“PIOVE E IO TI AMO” DI ALESSIO MASCIULLI, BREVE RACCONTO
Questa mattina tra le mail è pervenuto un messaggio che invita alla lettura e che vorremmo condividere con i lettori.
——————————-
“Stamattina mi sono svegliato molto presto per un motivo: volevo leggere tutti i racconti degli altri concorrenti al Festival delle Letterature di Pescara e ci sono riuscito. Non sono molto lunghi – scrive Alessio Masciulli – e con la buona volontà e la voglia di imparare qualcosa dai diversi modi di scrivere, ci sono riuscito. Sono tutti molto belli e aldilà della “gara” vi consiglio di leggerli come se fosse un unico racconto scritto da quasi 400 mani. Ho votato tutti quanti anche io perché so cosa vuol dire mettersi a nudo con la scrittura e ammiro molto chi ha questo intimo coraggio di esporsi. Bravi a tutti quanti perché nella vita bisogna provarci sempre quando dentro l’anima si sente quel meraviglioso istinto di comunicare. Quello di seguito è il mio racconto, leggetelo e se vi piace, votatelo..grazie!”
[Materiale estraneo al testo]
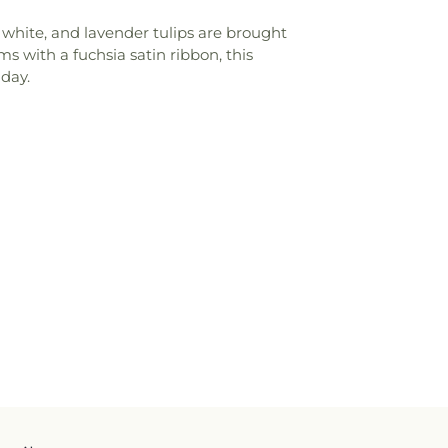
 white, and lavender tulips are brought
ms with a fuchsia satin ribbon, this
 day.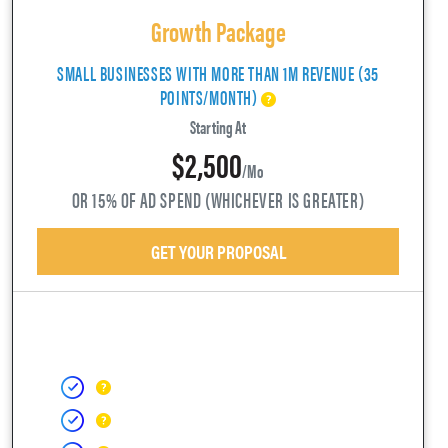
Growth Package
SMALL BUSINESSES WITH MORE THAN 1M REVENUE (35
POINTS/MONTH)
Starting At
$2,500
/mo
OR 15% OF AD SPEND (WHICHEVER IS GREATER)
GET YOUR PROPOSAL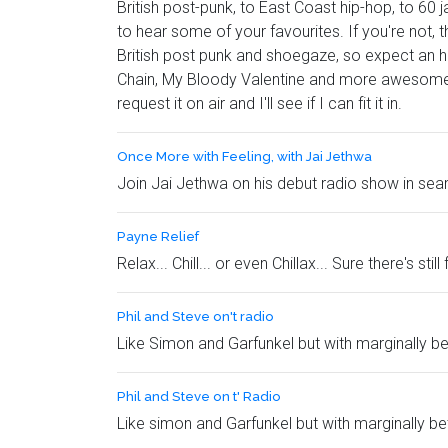
British post-punk, to East Coast hip-hop, to 60 
to hear some of your favourites. If you're not, t
British post punk and shoegaze, so expect an h
Chain, My Bloody Valentine and more awesomenes
request it on air and I'll see if I can fit it in.
Once More with Feeling, with Jai Jethwa
Join Jai Jethwa on his debut radio show in searc
Payne Relief
Relax... Chill... or even Chillax... Sure there's s
Phil and Steve on't radio
Like Simon and Garfunkel but with marginally bet
Phil and Steve on t' Radio
Like simon and Garfunkel but with marginally be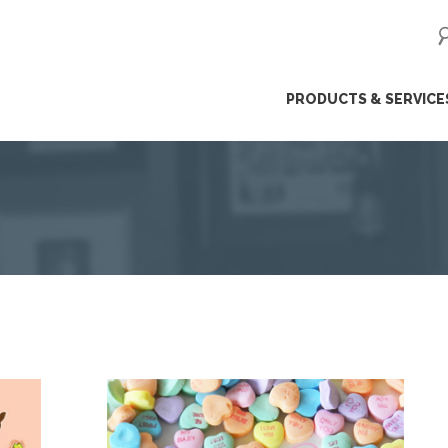
ip
PRODUCTS & SERVICE
ntent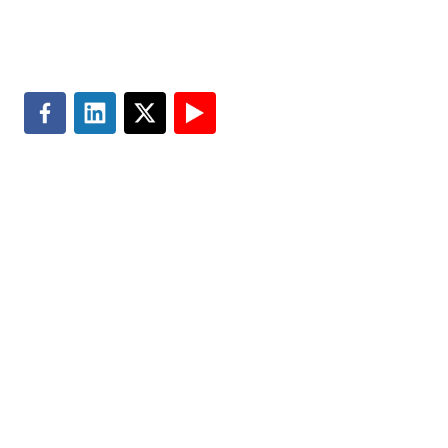
Search
Privacy & Cookie Policy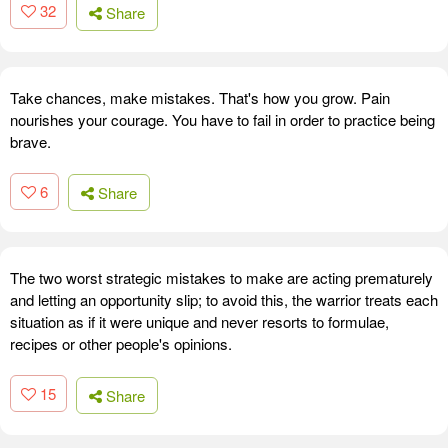
32
Share
Take chances, make mistakes. That's how you grow. Pain
nourishes your courage. You have to fail in order to practice being
brave.
6
Share
The two worst strategic mistakes to make are acting prematurely
and letting an opportunity slip; to avoid this, the warrior treats each
situation as if it were unique and never resorts to formulae,
recipes or other people's opinions.
15
Share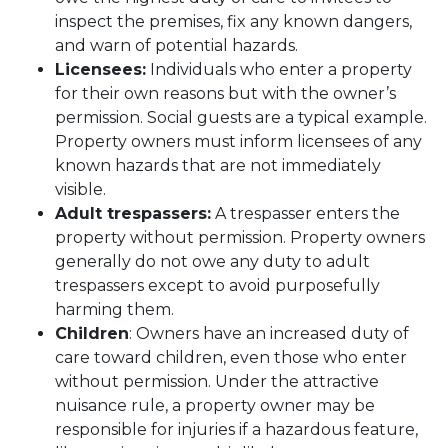
inspect the premises, fix any known dangers,
and warn of potential hazards.
Licensees:
Individuals who enter a property
for their own reasons but with the owner’s
permission. Social guests are a typical example.
Property owners must inform licensees of any
known hazards that are not immediately
visible.
Adult trespassers:
A trespasser enters the
property without permission. Property owners
generally do not owe any duty to adult
trespassers except to avoid purposefully
harming them.
Children
: Owners have an increased duty of
care toward children, even those who enter
without permission. Under the attractive
nuisance rule, a property owner may be
responsible for injuries if a hazardous feature,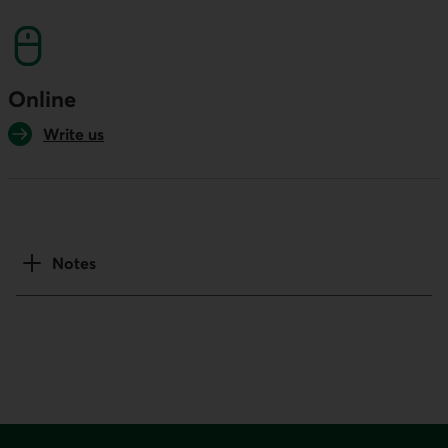
Online
Write us
Notes
Footer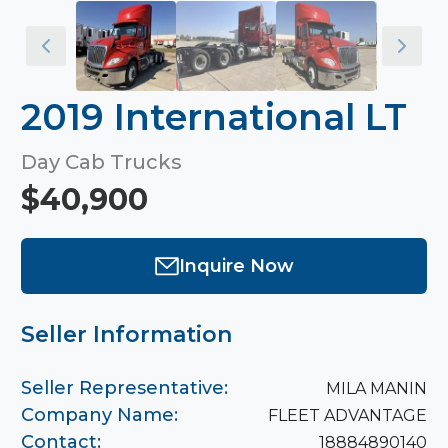
2019 International LT
Day Cab Trucks
$40,900
Inquire Now
Seller Information
Seller Representative:
MILA MANIN
Company Name:
FLEET ADVANTAGE
Contact:
18884890140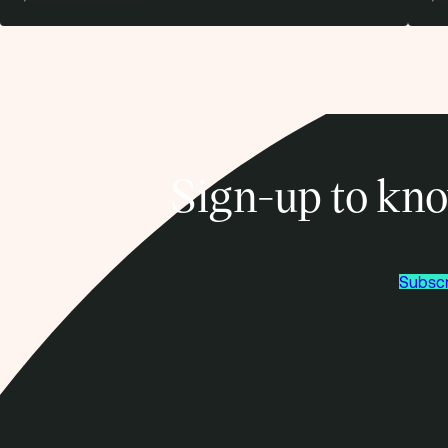
Sign-up to kno
Subscr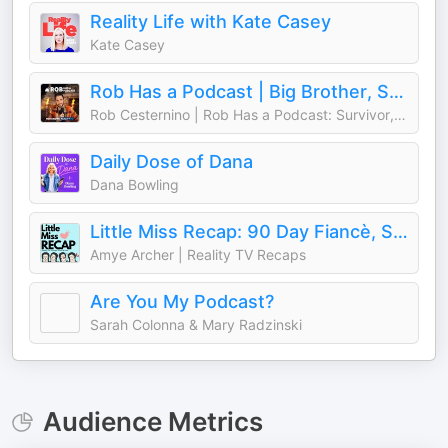
Reality Life with Kate Casey
Kate Casey
Rob Has a Podcast | Big Brother, Survivor & Reality TV - RHAP
Rob Cesternino | Rob Has a Podcast: Survivor, Big Brother, The Traitors
Daily Dose of Dana
Dana Bowling
Little Miss Recap: 90 Day Fiancè, Sister Wives, and More Reality TV!
Amye Archer | Reality TV Recaps
Are You My Podcast?
Sarah Colonna & Mary Radzinski
Audience Metrics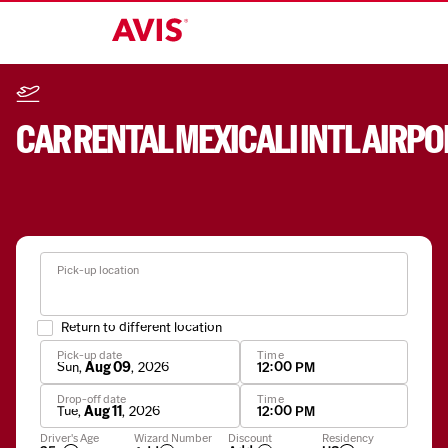
CAR RENTAL
MEXICALI INTL AIRPO
Pick-up location
Return to different location
Pick-up date
Time
Sun
,
Aug 09
,
2026
12:00 PM
Drop-off date
Time
Tue
,
Aug 11
,
2026
12:00 PM
Apply
Driver's Age
Wizard Number
Discount
Residency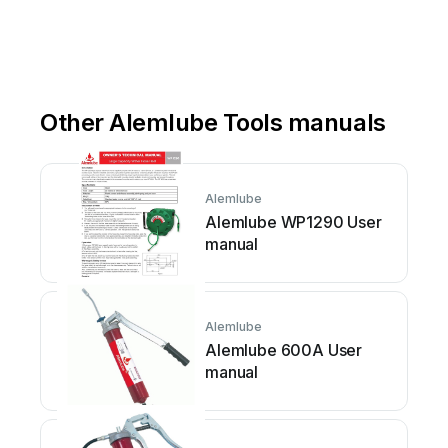
or
w
w
w
.a
lemlube.co.n
z
Other Alemlube Tools manuals
Alemlube
Alemlube WP1290 User
manual
Alemlube
Alemlube 600A User
manual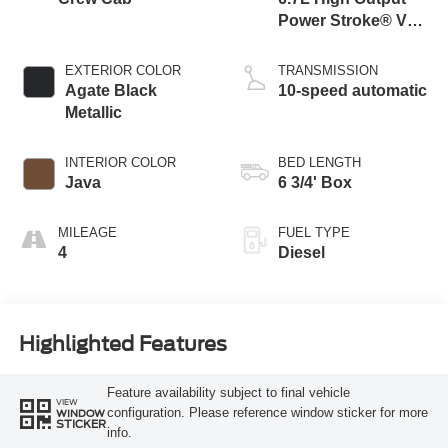
Power Stroke® V8
Turbo Diesel B20
Engine
EXTERIOR COLOR
TRANSMISSION
Agate Black
10-speed automatic
Metallic
INTERIOR COLOR
BED LENGTH
Java
6 3/4' Box
MILEAGE
FUEL TYPE
4
Diesel
Highlighted Features
Feature availability subject to final vehicle
VIEW
configuration. Please reference window sticker for more
WINDOW
STICKER
info.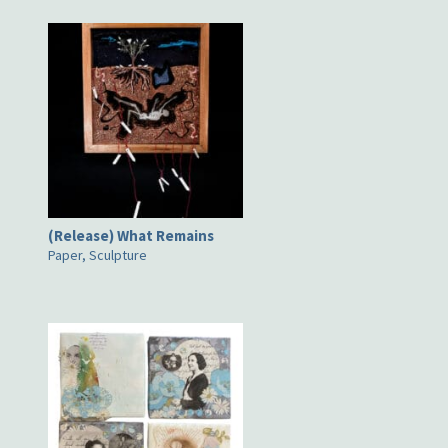
(Release) What Remains
Paper, Sculpture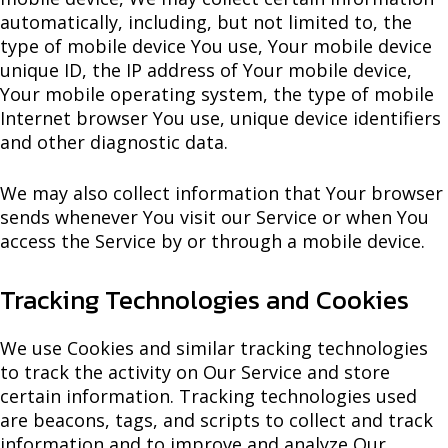
automatically, including, but not limited to, the
type of mobile device You use, Your mobile device
unique ID, the IP address of Your mobile device,
Your mobile operating system, the type of mobile
Internet browser You use, unique device identifiers
and other diagnostic data.
We may also collect information that Your browser
sends whenever You visit our Service or when You
access the Service by or through a mobile device.
Tracking Technologies and Cookies
We use Cookies and similar tracking technologies
to track the activity on Our Service and store
certain information. Tracking technologies used
are beacons, tags, and scripts to collect and track
information and to improve and analyze Our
Il suo racconto, uno dei 400 da leggere su http://www.festivaldelleletterature.com/racconti2012.php?idracconto=164&pag=19, desta tenerezza ed emoziona e non solo in una mattina di pioggia, tanto da aver deciso di pubblicarlo per i nostri lettori, invitandoli a seguire a loro volta il suo invito ed incoraggiare chi ama la scrittura e premiare i più bravi.
Da parte nostra, il più “simpaticamente intraprendete” lo abbiamo votato!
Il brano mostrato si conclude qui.